(Exercise inputs)

◆ ◆ ◆

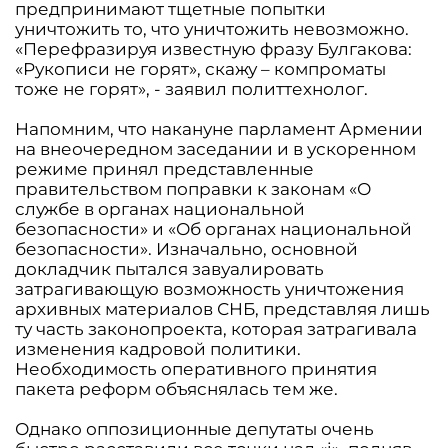
предпринимают тщетные попытки
уничтожить то, что уничтожить невозможно.
«Перефразируя известную фразу Булгакова:
«Рукописи не горят», скажу – компроматы
тоже не горят», - заявил политтехнолог.
Напомним, что накануне парламент Армении
на внеочередном заседании и в ускоренном
режиме принял представленные
правительством поправки к законам «О
службе в органах национальной
безопасности» и «Об органах национальной
безопасности». Изначально, основной
докладчик пытался завуалировать
затрагивающую возможность уничтожения
архивных материалов СНБ, представляя лишь
ту часть законопроекта, которая затрагивала
изменения кадровой политики.
Необходимость оперативного принятия
пакета реформ объяснялась тем же.
Однако оппозиционные депутаты очень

◆ ◆ ◆

(Aim of the task) Search the entries for the word "национальной" and gather every line where it appears.

(Response to this exercise)
службе в органах национальной
безопасности» и «Об органах национальной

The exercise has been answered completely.